[Collected data entries]

# # # # # # #

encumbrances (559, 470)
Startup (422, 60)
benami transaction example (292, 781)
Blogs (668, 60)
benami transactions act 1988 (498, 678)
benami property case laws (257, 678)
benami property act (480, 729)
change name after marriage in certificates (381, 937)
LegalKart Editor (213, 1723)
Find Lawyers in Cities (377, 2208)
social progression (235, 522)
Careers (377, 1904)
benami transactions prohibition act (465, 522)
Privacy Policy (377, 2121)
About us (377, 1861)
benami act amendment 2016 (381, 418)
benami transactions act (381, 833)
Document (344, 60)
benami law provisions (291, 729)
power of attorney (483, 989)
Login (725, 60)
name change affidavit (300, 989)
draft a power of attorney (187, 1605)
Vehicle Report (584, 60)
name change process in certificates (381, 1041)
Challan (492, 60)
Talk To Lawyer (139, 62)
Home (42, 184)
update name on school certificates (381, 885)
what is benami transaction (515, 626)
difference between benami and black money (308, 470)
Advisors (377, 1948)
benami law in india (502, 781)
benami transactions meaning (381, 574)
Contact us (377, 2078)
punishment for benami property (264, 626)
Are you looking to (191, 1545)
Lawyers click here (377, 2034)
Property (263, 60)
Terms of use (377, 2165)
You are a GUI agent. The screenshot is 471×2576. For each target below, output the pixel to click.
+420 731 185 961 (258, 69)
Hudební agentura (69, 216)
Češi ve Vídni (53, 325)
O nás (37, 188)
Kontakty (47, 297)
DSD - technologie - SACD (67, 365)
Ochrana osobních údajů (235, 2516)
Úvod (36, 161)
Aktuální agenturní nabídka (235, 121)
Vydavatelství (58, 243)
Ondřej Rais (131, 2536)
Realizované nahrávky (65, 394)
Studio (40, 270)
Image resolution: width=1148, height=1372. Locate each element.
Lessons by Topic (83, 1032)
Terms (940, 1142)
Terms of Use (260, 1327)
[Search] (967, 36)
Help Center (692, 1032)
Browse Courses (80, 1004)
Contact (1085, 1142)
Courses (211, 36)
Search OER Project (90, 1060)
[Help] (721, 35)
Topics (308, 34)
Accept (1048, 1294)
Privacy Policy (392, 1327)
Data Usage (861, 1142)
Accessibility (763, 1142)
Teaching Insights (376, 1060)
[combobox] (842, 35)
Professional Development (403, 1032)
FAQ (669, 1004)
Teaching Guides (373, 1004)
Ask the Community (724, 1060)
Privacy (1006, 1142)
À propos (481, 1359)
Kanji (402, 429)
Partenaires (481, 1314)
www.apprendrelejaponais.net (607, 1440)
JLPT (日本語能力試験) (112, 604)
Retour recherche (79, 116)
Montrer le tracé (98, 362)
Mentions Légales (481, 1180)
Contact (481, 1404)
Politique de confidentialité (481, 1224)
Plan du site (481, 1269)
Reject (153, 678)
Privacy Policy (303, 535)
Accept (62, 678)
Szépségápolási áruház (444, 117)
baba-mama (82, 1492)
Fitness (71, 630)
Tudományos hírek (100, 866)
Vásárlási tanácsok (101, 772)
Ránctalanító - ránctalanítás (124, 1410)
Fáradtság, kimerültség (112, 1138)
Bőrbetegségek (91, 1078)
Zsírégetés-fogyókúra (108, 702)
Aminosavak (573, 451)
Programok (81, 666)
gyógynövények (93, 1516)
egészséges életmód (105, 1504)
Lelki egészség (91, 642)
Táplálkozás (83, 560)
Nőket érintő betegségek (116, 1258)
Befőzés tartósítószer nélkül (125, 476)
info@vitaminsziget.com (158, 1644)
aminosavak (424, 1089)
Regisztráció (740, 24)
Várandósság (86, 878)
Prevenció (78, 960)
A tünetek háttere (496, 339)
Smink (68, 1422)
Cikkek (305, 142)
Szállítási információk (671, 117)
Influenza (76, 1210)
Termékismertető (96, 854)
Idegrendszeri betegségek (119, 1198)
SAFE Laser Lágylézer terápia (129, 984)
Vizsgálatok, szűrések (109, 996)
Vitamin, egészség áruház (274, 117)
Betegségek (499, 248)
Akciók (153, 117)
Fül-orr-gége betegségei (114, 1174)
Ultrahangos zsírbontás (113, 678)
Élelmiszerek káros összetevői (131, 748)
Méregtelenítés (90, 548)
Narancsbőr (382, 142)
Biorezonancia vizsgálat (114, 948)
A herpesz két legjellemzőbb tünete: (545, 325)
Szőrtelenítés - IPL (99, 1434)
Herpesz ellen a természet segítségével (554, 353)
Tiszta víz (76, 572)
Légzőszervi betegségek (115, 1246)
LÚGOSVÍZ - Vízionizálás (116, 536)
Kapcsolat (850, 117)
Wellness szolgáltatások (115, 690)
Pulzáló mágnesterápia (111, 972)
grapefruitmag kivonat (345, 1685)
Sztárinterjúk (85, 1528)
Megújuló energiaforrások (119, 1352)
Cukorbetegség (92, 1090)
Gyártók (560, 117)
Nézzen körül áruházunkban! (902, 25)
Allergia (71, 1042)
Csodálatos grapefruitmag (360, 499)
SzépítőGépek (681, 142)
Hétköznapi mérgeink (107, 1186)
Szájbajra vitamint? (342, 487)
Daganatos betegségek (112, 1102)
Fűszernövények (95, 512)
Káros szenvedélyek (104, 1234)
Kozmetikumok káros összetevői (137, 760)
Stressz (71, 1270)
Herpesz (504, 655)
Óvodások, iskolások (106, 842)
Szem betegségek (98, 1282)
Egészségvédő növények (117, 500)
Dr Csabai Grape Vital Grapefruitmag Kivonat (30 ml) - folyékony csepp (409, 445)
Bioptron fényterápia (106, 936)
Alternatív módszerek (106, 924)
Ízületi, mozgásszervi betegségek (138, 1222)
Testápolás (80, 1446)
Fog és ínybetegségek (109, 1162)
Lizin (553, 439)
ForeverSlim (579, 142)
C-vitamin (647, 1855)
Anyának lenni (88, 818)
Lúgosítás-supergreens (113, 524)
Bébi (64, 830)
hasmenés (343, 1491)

# # # # # # #

Work task:
Please write out, exactly as they appear, only the lines from the one holding "Lizin (553, 439)" through the end of the data.

Exercise response:
Lizin (553, 439)
ForeverSlim (579, 142)
C-vitamin (647, 1855)
Anyának lenni (88, 818)
Lúgosítás-supergreens (113, 524)
Bébi (64, 830)
hasmenés (343, 1491)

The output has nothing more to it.